▸ **Work request**: In the records below, begin at the line containing "D’abord: débranchez/branchez, testez les" and end at the line containing "Problème porte de garage"; quote every line in that span exactly, including both boundary lines, and no others.

▸ **Data**:
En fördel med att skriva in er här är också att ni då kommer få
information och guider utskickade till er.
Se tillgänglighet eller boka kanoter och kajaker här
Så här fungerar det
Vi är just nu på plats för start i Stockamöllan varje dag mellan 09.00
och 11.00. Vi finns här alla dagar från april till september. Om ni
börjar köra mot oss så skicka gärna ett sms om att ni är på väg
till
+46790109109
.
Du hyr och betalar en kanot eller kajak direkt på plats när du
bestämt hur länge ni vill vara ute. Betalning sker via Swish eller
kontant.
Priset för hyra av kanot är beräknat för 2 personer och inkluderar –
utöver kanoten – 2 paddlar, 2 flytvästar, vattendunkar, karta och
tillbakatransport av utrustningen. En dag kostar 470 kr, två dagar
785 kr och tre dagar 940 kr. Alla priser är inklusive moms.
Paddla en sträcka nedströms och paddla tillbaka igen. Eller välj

* * *

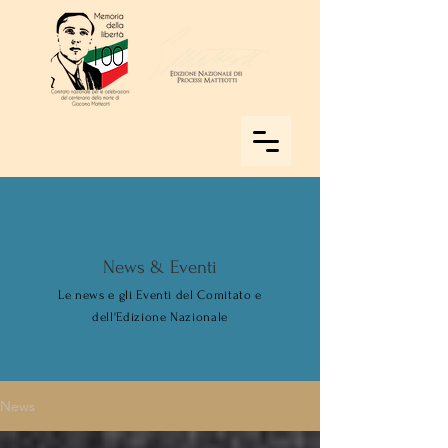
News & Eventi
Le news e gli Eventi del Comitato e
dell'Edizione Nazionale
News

==

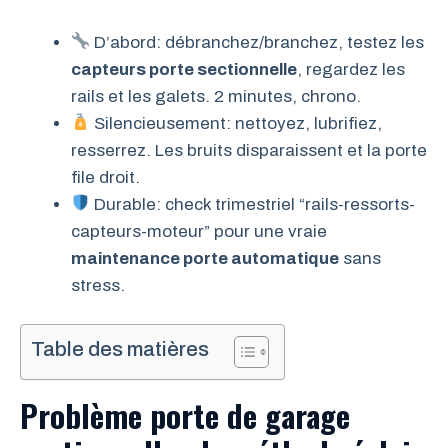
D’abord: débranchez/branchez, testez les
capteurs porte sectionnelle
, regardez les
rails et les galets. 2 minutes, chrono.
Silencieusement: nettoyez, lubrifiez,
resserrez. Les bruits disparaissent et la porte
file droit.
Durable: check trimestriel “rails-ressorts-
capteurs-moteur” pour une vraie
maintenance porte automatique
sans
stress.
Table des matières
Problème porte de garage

▸ **Reply**:
D’abord: débranchez/branchez, testez les
capteurs porte sectionnelle
, regardez les
rails et les galets. 2 minutes, chrono.
Silencieusement: nettoyez, lubrifiez,
resserrez. Les bruits disparaissent et la porte
file droit.
Durable: check trimestriel “rails-ressorts-
capteurs-moteur” pour une vraie
maintenance porte automatique
sans
stress.
Table des matières
Problème porte de garage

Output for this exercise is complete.